Exercise description
Reproduce exactly the first line of the material below and every line after it, ending with the line that contains "DIÁRIO DE OBRAS SMSP 07/08/2026". No pictures should be copied.

Supplied information
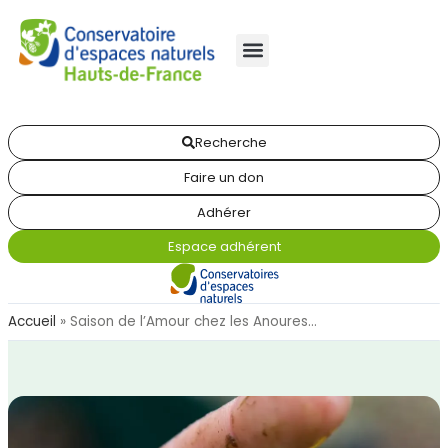
Recherche
Faire un don
Adhérer
Espace adhérent
Accueil
»
Saison de l’Amour chez les Anoures…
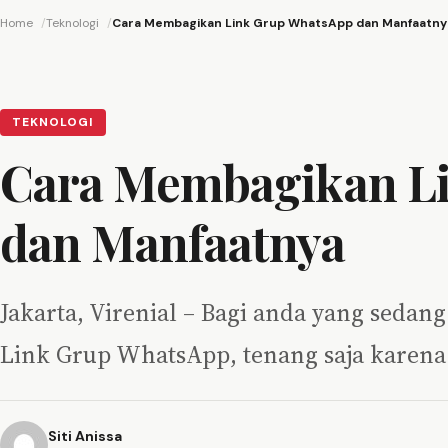
Home
Teknologi
Cara Membagikan Link Grup WhatsApp dan Manfaatny
TEKNOLOGI
Cara Membagikan L
dan Manfaatnya
Jakarta, Virenial – Bagi anda yang seda
Link Grup WhatsApp, tenang saja karena 
Siti Anissa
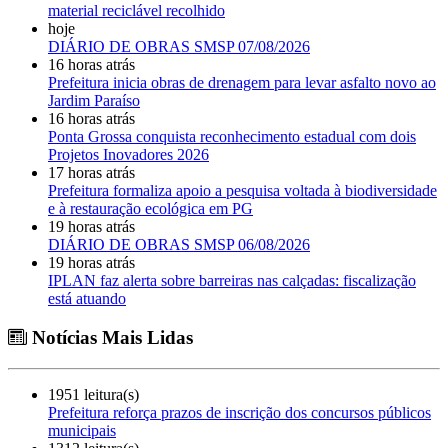
material reciclável recolhido
hoje
DIÁRIO DE OBRAS SMSP 07/08/2026
16 horas atrás
Prefeitura inicia obras de drenagem para levar asfalto novo ao
Jardim Paraíso
16 horas atrás
Ponta Grossa conquista reconhecimento estadual com dois
Projetos Inovadores 2026
17 horas atrás
Prefeitura formaliza apoio a pesquisa voltada à biodiversidade
e à restauração ecológica em PG
19 horas atrás
DIÁRIO DE OBRAS SMSP 06/08/2026
19 horas atrás
IPLAN faz alerta sobre barreiras nas calçadas: fiscalização
está atuando
Notícias Mais Lidas
1951 leitura(s)
Prefeitura reforça prazos de inscrição dos concursos públicos
municipais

Answer to this problem
Recherche
Faire un don
Adhérer
Espace adhérent
Accueil
»
Saison de l’Amour chez les Anoures…
Home
Teknologi
Cara Membagikan Link Grup WhatsApp dan Manfaatny
TEKNOLOGI
Cara Membagikan L
dan Manfaatnya
Jakarta, Virenial – Bagi anda yang seda
Link Grup WhatsApp, tenang saja karena 
Siti Anissa
material reciclável recolhido
hoje
DIÁRIO DE OBRAS SMSP 07/08/2026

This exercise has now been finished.